No two moments are identical. Each moment is the first and last of its kind. Through practice we begin to see - if not appreciate - the way they differ. Once you've experienced finding the originality of a moment through practice, your awareness changes. You realize that what you can discover in each moment to nourish you is limited only by your ability to perceive it. The awareness you’re cultivating begins to follow you into the rest of your life."

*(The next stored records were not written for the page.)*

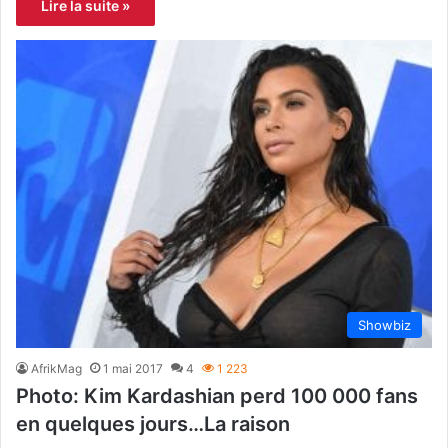
Lire la suite »
Showbiz
AfrikMag
1 mai 2017
4
1 223
Photo: Kim Kardashian perd 100 000 fans
en quelques jours…La raison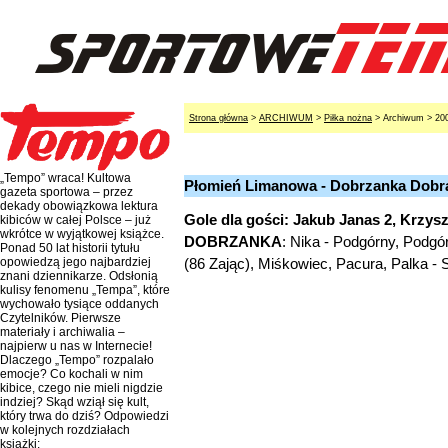
Strona główna
>
ARCHIWUM
>
Piłka nożna
> Archiwum > 20
„Tempo” wraca! Kultowa
Płomień Limanowa - Dobrzanka Dobra
gazeta sportowa – przez
dekady obowiązkowa lektura
Gole dla gości: Jakub Janas 2, Krzys
kibiców w całej Polsce – już
wkrótce w wyjątkowej książce.
DOBRZANKA
: Nika - Podgórny, Podgó
Ponad 50 lat historii tytułu
(86 Zając), Miśkowiec, Pacura, Palka -
opowiedzą jego najbardziej
znani dziennikarze. Odsłonią
kulisy fenomenu „Tempa”, które
wychowało tysiące oddanych
Czytelników. Pierwsze
materiały i archiwalia –
najpierw u nas w Internecie!
Dlaczego „Tempo” rozpalało
emocje? Co kochali w nim
kibice, czego nie mieli nigdzie
indziej? Skąd wziął się kult,
który trwa do dziś? Odpowiedzi
w kolejnych rozdziałach
książki: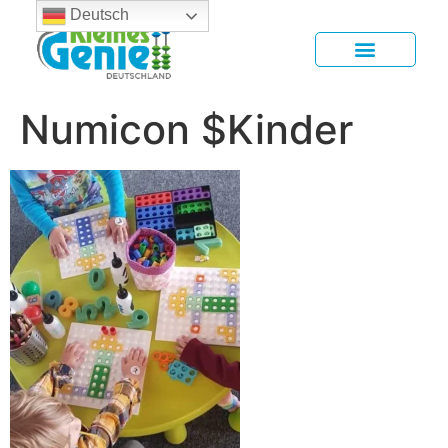
Deutsch
Numicon $Kinder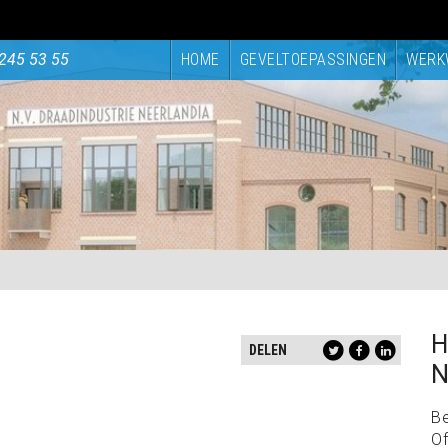
245 53 55
HOME
GEVELTOEPASSINGEN
WERK
H
DELEN
N
B
Of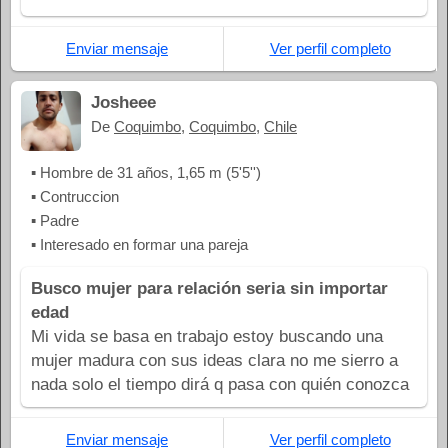
Enviar mensaje
Ver perfil completo
Josheee
De
Coquimbo
,
Coquimbo
,
Chile
▪ Hombre de 31 años, 1,65 m (5'5'')
▪ Contruccion
▪ Padre
▪ Interesado en formar una pareja
Busco mujer para relación seria sin importar
edad
Mi vida se basa en trabajo estoy buscando una
mujer madura con sus ideas clara no me sierro a
nada solo el tiempo dirá q pasa con quién conozca
Enviar mensaje
Ver perfil completo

Reflection: By writing down what and why we are grateful for something, we are actively 'reflecting' and reliving it as we're writing. It strengthens that muscle we're developing. When we’re in a good place, reflection on good things comes easily and it helps feed our sense of optimism. This in turn feeds our ability to be resilient in the face of the challenges (big or small) that will show up on our doorstep at some point. And even through those difficult moments, we will gain greater ability to see and appreciate the good things that have been or are still good in our lives in such a way that we don't take them for granted. We will enjoy what we have more readily, be it our health, friendships, financial abilities, skills we've learned etc. "We spend a lot of our life waiting to be happy. Our happiness is often contingent on some future qualification: When we make this much money, find this person, buy that house, only then will we be happy. Of course this is rarely the case. These misguided expectations pave the roads leading to disappointment, suffering, and, ultimately lack of gratitude. An inability to enjoy what you have, won't be cured by having more. Be it objects or experience, reflection helps us become more aware of what we've already been gifted. Learning how to appreciate what we have, is far more valuable than anything we could ever buy."

Expression: Being appreciative isn't something to cultivate just for the reason that you want to be happy. It won't necessarily secure those things that we long for. What’s just as important is our ability to express our gratitude. "New research suggests that our expression of gratitude can be even more beneficial than an internal practice. Expressing our gratitude has many obvious benefits, like strengthening our relationships and improving our mood. A study conducted at University of North Carolina breaks verbal thanks into two different types: "other-praising" and "self-benefiting." Other-praising is about highlighting the giver like “This just goes to show how thoughtful you are” or "You're so talented" whereas self-benefitting is about highlighting yourself like “That makes me happy.” or "I'm so relieved." The study found that "other-praising" gratitude was strongly related to perceptions of responsiveness, positive emotion, and loving — but self-benefit gratitude was not." Everyone wants and needs to feel significant and other-praising has that effect. It’s worth noting that it also encourages more of the same helpful behavior from the benefactor, both towards you and others. Simply by pointing out someone else's virtues, we can experience even more gratitude & closeness, and motivate them to shine brighter."

So take the next month to begin and follow through on this practice and discover how your perception and life will change. My guess is that you will be very appreciative that you did!